By grafting images of her grandfather into these lantern slides she collected, Sim toys with the ambiguous uses of photography in Malaya as a tool not just of imperial classification and control, but also of self-formation and self-fashioning. Not long after photography was introduced to Malaya, local rulers began using it to lay claim to “modern” authority. These ruling elites were photographed in royal robes as well as European suits, sitting on ornate chairs. Wealthy merchant families and ordinary townsfolk alike cultivated aspirational visions of themselves in photo studios, as did Chinese dandies and Malay effendis. Kuala Lumpur–born playwright Jo Kukathas called the studio portrait “this very Malaysian of traditions.” 

Sim’s photographic “time travel,” as she calls it, joins that Malayan tradition of transgressing spatial and temporal bounds through the image. Her infant son, appearing in one of the slides in The Suitcase Is a Little Bit Rotten, crosses paths with his great-grandfather. In her 2022 lecture-performance at the Asia Art Archive in America, “Methods of Memory—Time Travels in the Archives,” Sim showed photos of her grandfather in happier times—or so the photographs make us believe—at family outings, as a student athlete, and in other settings suggesting youthful ease and energy. Between Sim’s voice and the images, a dialogue takes shape between her and her grandfather, filling in the silence and distance of time that separate them. 

Sim’s art denies the triumphalist narration of the Malayan Emergency, in which anti-colonial Chinese communists aren’t automatically assumed to be vanquished “bandits” or “terrorists.” Official accounts in Malaysia continue to cast the MCP fighters as Chinese racial chauvinists, and their defeat as the triumph of Malaya as a Malay race-nation. A well-documented Malay leftist movement existed. Both it and the MCP’s sizable Malay unit, the 10th Regiment, which drew inspiration from earlier local uprisings by Malay chiefs against the British, are deliberately overlooked. By physically removing Chinese MCP fighters, the British and their Malay nationalist allies reinforced the idea of the Chinese as perpetual outsiders to the Malay world: whether as usurpers in Malaysia’s case, or model migrants in Singapore’s. 
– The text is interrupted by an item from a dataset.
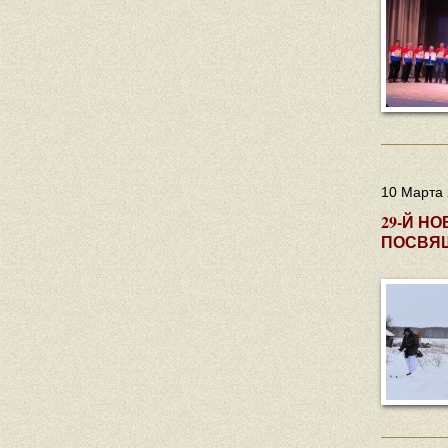
10 Марта 
29-Й Н
ПОСВЯ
The ruling regime in Singapore, where Sim is from, still claims to have heroically rescued the island from an MCP takeover through mass detentions without trial of suspected “communist” sympathizers allegedly linked to the MCP. Archival records cast serious doubt over these claims. The shattered “Malayan Dream,” as historian Hong Lysa calls the eventual separation of Singapore from Malaya, looms over Sim’s conversations with her grandfather who fought for a now-divided country.

From the vantage point of Sim’s work, history looks less like a timeline of epochal struggles with a clear end and beginning. The past continues to speak, act, and guide in the present through personal encounters. This may be the counter-method to history as a study of the past from an omniscient vantage point: to be pulled in inexorably by a past, following where it leads, through memory and silence. We may understand the lasting effects of loss and gaps in the records better if we renounce tidy chronologies.